(EnergyAsia, March 29 2011, Tuesday) — China National Offshore Oil Corp Ltd (CNOOC) said it achieved record oil and gas production as well as net profit for the year ended December 31 2010.
Its net production increased 44.4% year-on-year to reach 328.8 million barrels of oil equivalent (BOE), while its net profit grew 84.5% to RMB54.41 billion. (US$1=RMB6.56). Its oil and gas sales increased 77.7% yoy to reach RMB149.12 billion.
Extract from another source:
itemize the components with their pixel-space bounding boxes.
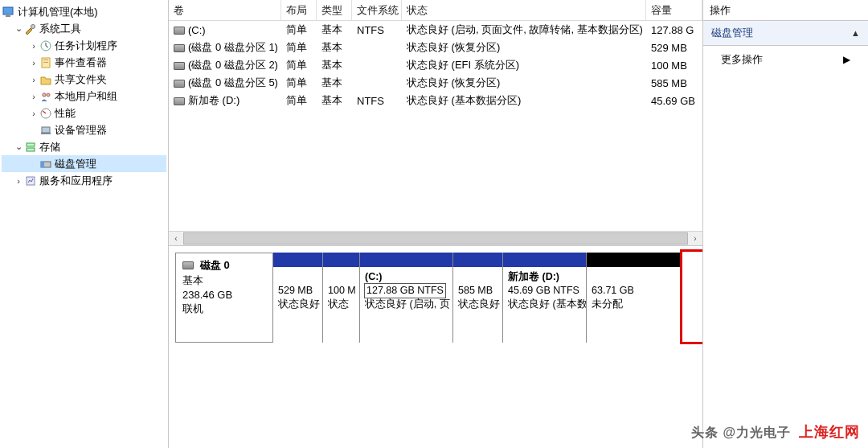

With basic earnings per share (EPS) reaching RMB1.22 in 2010, the Beijing-based company’s board has proposed a year-end dividend of HK$0.25 per share. Together with an interim dividend of HK$0.21 per share, the company will distribute a total dividend of HK$0.46 per share in the year. (US$1=HK$7.79).
CNOOC attributed its robust performance to strong growth in oil and gas production from both new and existing fields as well as from newly acquired projects, combined with high oil prices last year. Its average realised oil price increased 28% yoy to US$77.59 per barrel, and its average realised gas price rose 6.5% yoy to US$4.27 per thousand cubic feet.
Over the year, CNOOC also reported making 12 independent discoveries while successfully appraising 12 oil and gas structures in 18 wells in offshore China.
ignificantly, tThe company said its reserve replacement ratio for the year amounted to 202%, its highest since 2003.
In 2010, nine new projects started production including Bozhong 3-2, Bozhong 29-4, Bozhong 19-4, Caofeidian 18-1, Bozhong 26-3, Luda 32-2, Weizhou 11-1E, Weizhou 6-8, and Huizhou 25-3, with each field’s production meeting or exceeding expectations.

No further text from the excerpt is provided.